**What is being asked**
Each line in the records below, from the one that contains "kepada kami untuk ditayangkan di blog ini." to the one that contains "नई दिल्ली , 21", should be reproduced exactly, the first and last included.

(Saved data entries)

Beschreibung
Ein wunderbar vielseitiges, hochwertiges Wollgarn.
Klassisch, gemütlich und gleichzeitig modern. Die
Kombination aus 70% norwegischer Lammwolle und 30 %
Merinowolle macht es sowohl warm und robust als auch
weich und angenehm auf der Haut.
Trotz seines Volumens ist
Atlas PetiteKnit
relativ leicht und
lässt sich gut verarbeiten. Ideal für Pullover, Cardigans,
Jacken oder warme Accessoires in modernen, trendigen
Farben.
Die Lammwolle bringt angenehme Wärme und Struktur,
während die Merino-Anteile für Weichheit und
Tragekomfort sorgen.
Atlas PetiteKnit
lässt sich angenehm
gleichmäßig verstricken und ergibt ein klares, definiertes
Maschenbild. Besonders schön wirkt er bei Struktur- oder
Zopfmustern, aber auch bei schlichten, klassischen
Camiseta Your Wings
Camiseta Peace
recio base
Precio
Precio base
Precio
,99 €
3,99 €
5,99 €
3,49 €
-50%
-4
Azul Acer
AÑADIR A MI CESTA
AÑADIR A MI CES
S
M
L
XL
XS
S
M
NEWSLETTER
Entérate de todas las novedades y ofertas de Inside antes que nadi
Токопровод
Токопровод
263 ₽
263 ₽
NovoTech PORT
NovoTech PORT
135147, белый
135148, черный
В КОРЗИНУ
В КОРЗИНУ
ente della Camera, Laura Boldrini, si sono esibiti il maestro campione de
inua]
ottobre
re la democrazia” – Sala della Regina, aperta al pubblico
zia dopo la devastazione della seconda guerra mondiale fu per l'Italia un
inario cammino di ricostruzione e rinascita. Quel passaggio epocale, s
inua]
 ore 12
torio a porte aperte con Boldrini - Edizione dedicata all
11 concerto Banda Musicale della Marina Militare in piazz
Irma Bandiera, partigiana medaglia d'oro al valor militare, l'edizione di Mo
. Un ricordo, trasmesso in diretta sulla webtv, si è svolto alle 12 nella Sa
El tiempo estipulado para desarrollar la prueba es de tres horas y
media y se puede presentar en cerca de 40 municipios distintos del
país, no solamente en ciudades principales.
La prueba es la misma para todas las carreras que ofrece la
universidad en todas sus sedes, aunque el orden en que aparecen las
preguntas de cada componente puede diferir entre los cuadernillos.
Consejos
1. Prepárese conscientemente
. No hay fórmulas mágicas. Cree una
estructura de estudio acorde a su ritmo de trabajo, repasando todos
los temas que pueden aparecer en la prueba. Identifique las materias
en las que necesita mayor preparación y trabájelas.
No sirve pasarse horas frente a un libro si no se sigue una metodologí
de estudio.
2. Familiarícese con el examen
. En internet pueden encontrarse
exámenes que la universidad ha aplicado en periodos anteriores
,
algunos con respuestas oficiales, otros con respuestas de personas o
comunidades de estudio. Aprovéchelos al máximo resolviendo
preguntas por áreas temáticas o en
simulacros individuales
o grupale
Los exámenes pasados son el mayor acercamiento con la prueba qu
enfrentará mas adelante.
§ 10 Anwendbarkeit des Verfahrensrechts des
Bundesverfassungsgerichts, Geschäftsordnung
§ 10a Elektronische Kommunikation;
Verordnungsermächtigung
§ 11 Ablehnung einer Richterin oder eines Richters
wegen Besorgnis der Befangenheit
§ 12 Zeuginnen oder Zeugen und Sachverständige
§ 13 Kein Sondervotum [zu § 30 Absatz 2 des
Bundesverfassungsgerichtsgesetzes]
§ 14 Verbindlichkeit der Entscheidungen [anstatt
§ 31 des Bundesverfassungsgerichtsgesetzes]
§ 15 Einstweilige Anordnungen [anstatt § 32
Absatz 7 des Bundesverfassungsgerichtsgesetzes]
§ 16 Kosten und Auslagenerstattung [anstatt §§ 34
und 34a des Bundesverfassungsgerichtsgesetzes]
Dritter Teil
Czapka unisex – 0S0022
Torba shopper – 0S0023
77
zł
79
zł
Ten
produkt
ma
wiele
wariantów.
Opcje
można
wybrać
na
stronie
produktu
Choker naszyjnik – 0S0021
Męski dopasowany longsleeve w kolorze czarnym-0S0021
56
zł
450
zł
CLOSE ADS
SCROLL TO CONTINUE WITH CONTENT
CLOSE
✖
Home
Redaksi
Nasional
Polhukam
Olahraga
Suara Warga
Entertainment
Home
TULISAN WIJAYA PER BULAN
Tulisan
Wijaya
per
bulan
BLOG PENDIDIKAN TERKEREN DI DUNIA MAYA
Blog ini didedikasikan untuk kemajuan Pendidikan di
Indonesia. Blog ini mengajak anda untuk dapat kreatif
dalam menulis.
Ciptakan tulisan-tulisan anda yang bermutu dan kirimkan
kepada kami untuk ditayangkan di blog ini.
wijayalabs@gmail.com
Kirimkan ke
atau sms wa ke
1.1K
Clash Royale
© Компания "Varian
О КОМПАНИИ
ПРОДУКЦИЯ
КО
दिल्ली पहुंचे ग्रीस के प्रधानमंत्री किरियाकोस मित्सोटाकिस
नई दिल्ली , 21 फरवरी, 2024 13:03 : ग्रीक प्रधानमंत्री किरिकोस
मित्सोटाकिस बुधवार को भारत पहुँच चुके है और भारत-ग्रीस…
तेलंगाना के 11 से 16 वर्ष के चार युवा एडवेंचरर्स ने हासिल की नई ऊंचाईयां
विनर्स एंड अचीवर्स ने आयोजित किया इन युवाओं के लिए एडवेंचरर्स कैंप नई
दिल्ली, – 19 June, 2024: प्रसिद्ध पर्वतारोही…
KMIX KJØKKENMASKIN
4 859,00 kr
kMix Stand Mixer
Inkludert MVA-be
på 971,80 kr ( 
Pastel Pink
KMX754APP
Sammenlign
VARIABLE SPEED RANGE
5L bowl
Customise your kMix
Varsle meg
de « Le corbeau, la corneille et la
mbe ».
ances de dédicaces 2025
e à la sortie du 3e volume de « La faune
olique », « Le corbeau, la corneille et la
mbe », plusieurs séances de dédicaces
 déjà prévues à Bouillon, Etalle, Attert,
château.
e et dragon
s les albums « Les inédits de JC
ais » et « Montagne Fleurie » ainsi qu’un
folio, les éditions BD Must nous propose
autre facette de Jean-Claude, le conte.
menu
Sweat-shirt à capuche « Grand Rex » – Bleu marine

**Your response**
kepada kami untuk ditayangkan di blog ini.
wijayalabs@gmail.com
Kirimkan ke
atau sms wa ke
1.1K
Clash Royale
© Компания "Varian
О КОМПАНИИ
ПРОДУКЦИЯ
КО
दिल्ली पहुंचे ग्रीस के प्रधानमंत्री किरियाकोस मित्सोटाकिस
नई दिल्ली , 21 फरवरी, 2024 13:03 : ग्रीक प्रधानमंत्री किरिकोस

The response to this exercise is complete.